Moving from Ruby to Rust

How we migrated our Tier 1 service from ruby to rust and didn’t break production.

Table of Contents

  1. Background
  2. Why Rust?
  3. How we made Ruby talk to Rust
  4. Moving from Ruby to Rust
  5. Performance Improvements
    1. Performance numbers
  6. Conclusion

Background

In the Logistics Algorithms team, we have a service, called Dispatcher, the main purpose of which is to offer an order to the rider, optimally. For each rider we build a timeline, where we predict where riders will be at a certain point of time; knowing this, we can more efficiently suggest a rider for an order.

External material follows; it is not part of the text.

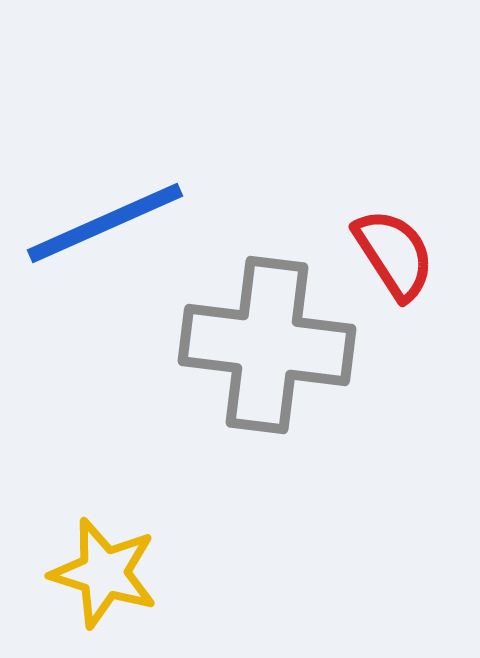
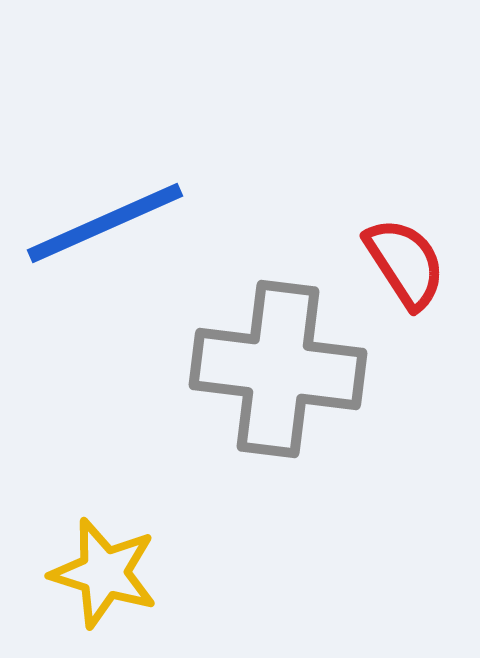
red semicircle: moved 11 px right, 9 px down
gray cross: moved 11 px right, 24 px down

Building each timeline involves a fair bit of computation: using different machine learning models to predict how long events will take, asserting certain constraints, calculating assignment cost. The computations themselves are quick, but the problem is that we need to do a lot of them: for each order, we need to go over all available riders to determine which assignment would be the best.

The first version of the Dispatcher was written mainly in Ruby: this was a go-to language in the company, and it was performing adequately given our size at the time. However, as Deliveroo kept growing, the number of orders and riders increaed dramatically, and we saw that the dispatch process started taking much longer than before and we realised, that at some point it will be impossible to dispatch some areas within a time constraint that we put in place. We also knew that is was limiting us if we decided to implement more advanced algorithms, which would require even more computation time.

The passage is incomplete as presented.